Он случайно поднял голову на крыши близлежащих домов – и ужаснулся. Они были удлинены почти на метр огромными ледяными козырьками, с которых кое-где росли вниз гигантские сосульки. Одна из них росла как-то странно, она будто стучалась в низлежащее окно, горевшее цветом спелого абрикоса. Он подумал, что вот так людей на последней стадии оледенения бросает ветром к теплу и свету…

С крыши дома, что был впереди, с металлическим грохотом полетел гигантский кусок льда – и разорвался на асфальте, словно бомба, отправляющая свои осколки на все четыре стороны… Он резко потянул дочь к проезжей части.

Даша замолчала, словно внезапно отключили звук у телевизора, резко вырвалась вперёд, развернулась на 180 градусов и взяла отца за плечи, заглядывая ему в глаза:

«Теперь ты меня забудешь? Будешь приезжать редко-редко, и всё будешь делать для своей новой семьи? В твоём сердце – уже не я… Я никогда так не была расстроена с того самого времени, как ты уехал от нас… Но там ты всё равно был со мной, а сейчас нет… Я говорю, а ты не слушаешь, думаешь о своём… И Дора твоя мне никогда не нравилась, я её терпела, она глупа для тебя, даже я уже умнее её. И как ты мог очароваться голыми коленками и майками на бретельках, под которыми ничего? А ещё в школе преподавал. И студентам лекции читаешь. Бедный, бедный папа, совсем поглупевший на старости лет…»

На него смотрело его молодое чужое лицо… Голос звенел, как обледеневшие деревья, а губы были точно обсыпаны инеем…

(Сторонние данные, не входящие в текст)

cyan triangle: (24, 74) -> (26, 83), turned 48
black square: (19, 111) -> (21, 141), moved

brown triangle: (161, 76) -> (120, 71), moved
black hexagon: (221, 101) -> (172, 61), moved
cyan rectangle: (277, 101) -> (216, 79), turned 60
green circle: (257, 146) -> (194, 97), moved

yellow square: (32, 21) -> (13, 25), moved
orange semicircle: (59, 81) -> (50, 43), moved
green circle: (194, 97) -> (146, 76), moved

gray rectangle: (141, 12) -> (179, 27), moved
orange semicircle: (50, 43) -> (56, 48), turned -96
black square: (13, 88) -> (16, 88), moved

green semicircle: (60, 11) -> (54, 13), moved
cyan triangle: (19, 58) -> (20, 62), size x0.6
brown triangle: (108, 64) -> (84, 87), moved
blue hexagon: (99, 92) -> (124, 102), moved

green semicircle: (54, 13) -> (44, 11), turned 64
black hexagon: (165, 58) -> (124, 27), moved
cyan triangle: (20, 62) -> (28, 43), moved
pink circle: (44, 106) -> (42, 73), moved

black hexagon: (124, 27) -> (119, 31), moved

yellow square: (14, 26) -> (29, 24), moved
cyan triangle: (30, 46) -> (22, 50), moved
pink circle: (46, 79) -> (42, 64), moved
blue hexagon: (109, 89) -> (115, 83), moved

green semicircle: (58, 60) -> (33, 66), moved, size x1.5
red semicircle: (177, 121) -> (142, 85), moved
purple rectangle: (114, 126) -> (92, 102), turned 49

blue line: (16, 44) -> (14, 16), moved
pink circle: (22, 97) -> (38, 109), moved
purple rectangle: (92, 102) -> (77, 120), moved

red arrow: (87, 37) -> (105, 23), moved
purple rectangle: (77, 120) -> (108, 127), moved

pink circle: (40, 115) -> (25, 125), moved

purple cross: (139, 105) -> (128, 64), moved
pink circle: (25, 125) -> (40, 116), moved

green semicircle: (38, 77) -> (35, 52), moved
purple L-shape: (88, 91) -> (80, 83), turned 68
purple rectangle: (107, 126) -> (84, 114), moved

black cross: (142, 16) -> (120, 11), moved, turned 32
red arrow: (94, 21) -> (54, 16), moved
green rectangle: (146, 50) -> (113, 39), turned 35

«Да не переживай ты так! Всё будет замечательно», – Одиссей притянул к себе Дашу, но та вдруг поперхнулась и, глотая слёзы, резко отстранилась от него. Дальше они пошли к метро, разделённые невидимой стеной метровой толщины.





68


И чего она вдруг разрыдалась? Ей так захотелось побыть маленькой девочкой, у которой есть мама и папа, любящие друг друга… Когда родители ругались, Даша так переживала раньше. Стояла за дверью, прислушиваясь к их ругани, и тихо плакала, страшно боясь, что её услышат… А услышали бы её поскуливающий голос, так, быть может, и прекратили бы ругаться. Нет, она тихо стояла за дверью или за шкафом, вдыхая лаковый запах и вся сжимаясь в комок от мысли, что её родители разъедутся, стояла, затаившись и стремительно уменьшаясь в размерах, как медуза, выброшенная на берег штормовой водой…

Кричала обычно мама. Кричала громко, обзываясь всякими обидными словами. Сначала это были просто упрёки, а затем всё по нарастающей, всё громче и обиднее… Самое ужасное, что она говорила отцу то, что про него никто никогда не мог вообще даже подумать… Даша понимала, что мама такое и не думает, она просто завелась и не может остановиться, как паровозик на игрушечной железной дороге. Пока не проедет весь путь, положенный ему туго закрученной пружиной от поворота серебристого ключика, пока пружина не ослабнет, паровозик не сбавит скорость и не остановится. А потом всё – весь пар вышел. А отец вообще молчал, не реагировал никак. Ложился на кровать с тетрадкой и готовился к занятиям… или делал вид, что готовился.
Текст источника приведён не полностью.